MALEINSPIRE.id – Gelombang pemutusan hubungan kerja atau PHK massal kembali melanda sejumlah perusahaan besar dunia.
Dalam satu minggu terakhir, Amazon, Paramount, dan General Motors (GM) menjadi sorotan setelah mengumumkan PHK massal ribuan karyawan di berbagai divisi.
Situasi ini menambah daftar panjang PHK massal di sektor teknologi, media, dan otomotif sepanjang 2025.
Baca juga: Quiet Hiring, Fenomena Baru di Dunia Kerja yang Perlu Diwaspadai
Namun, di tengah tekanan kehilangan pekerjaan secara mendadak, para ahli memperingatkan agar karyawan tidak terburu-buru menandatangani perjanjian pesangon (severance agreement) yang diberikan perusahaan.
Menurut Kristina O’Neill, mantan pemimpin redaksi WSJ Magazine dan penulis buku All the Cool Girls Get Fired, langkah itu bisa menjadi kesalahan besar.
“Jangan tanda tangan apa pun saat itu juga,” ujar O’Neill dalam podcast Net Worth and Chill bersama pakar keuangan Vivian Tu.
Ia menjelaskan bahwa perjanjian pesangon sering kali disodorkan dalam suasana yang membuat karyawan merasa harus segera menyetujui.
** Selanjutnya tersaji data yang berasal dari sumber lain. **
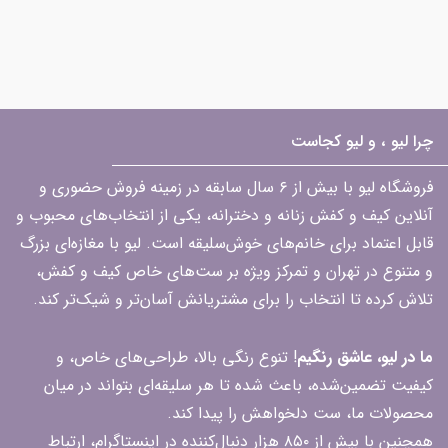
چرا لیو ، و لیو کجاست
فروشگاه لیو با بیش از ۶ سال سابقه در زمینه فروش حضوری و
آنلاین کیف و کفش زنانه و دخترانه، یکی از انتخاب‌های محبوب و
قابل اعتماد برای خانم‌های خوش‌سلیقه است. لیو با مغازه‌ای بزرگ
و متنوع در تهران و تمرکز ویژه بر ست‌های خاص کیف و کفش،
تلاش کرده تا انتخاب را برای مشتریانش آسان‌تر و شیک‌تر کند.
ما در لیو، عاشق رنگیم
! تنوع رنگی بالا، طراحی‌های خاص، و
کیفیت تضمین‌شده، باعث شده تا هر سلیقه‌ای بتواند در میان
محصولات ما، ست دلخواهش را پیدا کند.
همچنین با بیش از ۸۵۰ هزار دنبال‌کننده در اینستاگرام، ارتباط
Padahal, menurutnya, posisi tawar justru masih berada di tangan pekerja.
Rekan penulisnya, Laura Brown, yang juga mantan pemimpin redaksi InStyle, menambahkan bahwa setiap pekerja berhak meminta waktu untuk meninjau dokumen tersebut dengan cermat.
“Kamu mungkin tak bisa menundanya berbulan-bulan, tapi kamu berhak mengambil waktu beberapa hari untuk berkonsultasi dengan pengacara atau teman tepercaya,” ujarnya.
Negosiasi saat terkena PHK massal

Dalam buku All the Cool Girls Get Fired, kolumnis keuangan The New York Times, Ron Lieber, memberikan saran penting bagi siapa pun yang sedang menghadapi PHK massal: “Selalu minta kesepakatan yang lebih baik.”
Baca juga: Fenomena Job Hugger, Takut Resign dan Terjebak di Zona Nyaman Karier
Menurut Lieber, negosiasi pesangon bukan hanya soal menambah nominal uang tunai, tetapi juga tentang waktu dan manfaat tambahan yang dapat membantu pekerja menyesuaikan diri sebelum kembali ke dunia kerja. Beberapa hal yang dapat dinegosiasikan antara lain:
- Pembayaran cuti tahunan yang belum digunakan.
- Outplacement services, seperti pelatihan karier, pembuatan resume, simulasi wawancara, dan bantuan penempatan kerja.
- Pemendekan masa berlaku klausul non-kompetisi, agar bisa segera bekerja di perusahaan lain.
- Kepemilikan barang kantor pribadi, misalnya laptop atau ponsel yang sudah digunakan lama.
- Perpanjangan asuransi kesehatan, terutama jika ada kebutuhan medis mendesak seperti operasi yang sudah dijadwalkan.
Lieber juga menekankan pentingnya mengomunikasikan situasi pribadi dengan sopan.
Misalnya, jika karyawan tengah merawat anggota keluarga yang sakit atau membutuhkan fleksibilitas khusus, mereka dapat menyampaikan hal tersebut untuk mendapat pertimbangan tambahan.
Ambil waktu, atur strategi

Dalam situasi emosional seperti PHK massal, banyak pekerja merasa terdesak untuk segera menyelesaikan proses administrasi.
Namun, para ahli sepakat bahwa mengambil waktu minimal 24 jam sebelum menandatangani dokumen adalah langkah penting.
Baca juga: Mimpi Kehilangan Pekerjaan, Mungkin ini Sebabnya
Waktu tersebut bisa digunakan untuk memahami konsekuensi hukum, menghitung manfaat finansial, dan mempersiapkan langkah karier berikutnya.
Dengan meningkatnya frekuensi PHK massal di berbagai sektor —termasuk teknologi dan media yang masih dalam fase restrukturisasi besar— para pekerja diimbau untuk lebih bijak dalam mengambil keputusan pasca-PHK.
Karena seperti kata O’Neill, “Bola sebenarnya masih ada di tanganmu.”